*What you are asked to do*.
Scan the entries below for "Services" and copy each line that holds it.

__________________________________________________

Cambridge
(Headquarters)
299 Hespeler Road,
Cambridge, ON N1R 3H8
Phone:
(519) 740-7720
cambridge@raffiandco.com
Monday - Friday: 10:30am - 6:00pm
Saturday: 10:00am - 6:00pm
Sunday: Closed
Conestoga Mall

__________________________________________________

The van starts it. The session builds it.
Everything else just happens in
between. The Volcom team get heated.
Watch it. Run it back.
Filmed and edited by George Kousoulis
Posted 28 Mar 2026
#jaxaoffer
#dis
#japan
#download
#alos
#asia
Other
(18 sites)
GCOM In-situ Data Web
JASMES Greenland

__________________________________________________

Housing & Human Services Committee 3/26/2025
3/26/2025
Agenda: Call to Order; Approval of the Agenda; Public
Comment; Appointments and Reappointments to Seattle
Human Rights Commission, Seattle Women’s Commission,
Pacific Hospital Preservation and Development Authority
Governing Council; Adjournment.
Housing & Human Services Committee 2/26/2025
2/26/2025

__________________________________________________

*Reply*.
Housing & Human Services Committee 3/26/2025
Housing & Human Services Committee 2/26/2025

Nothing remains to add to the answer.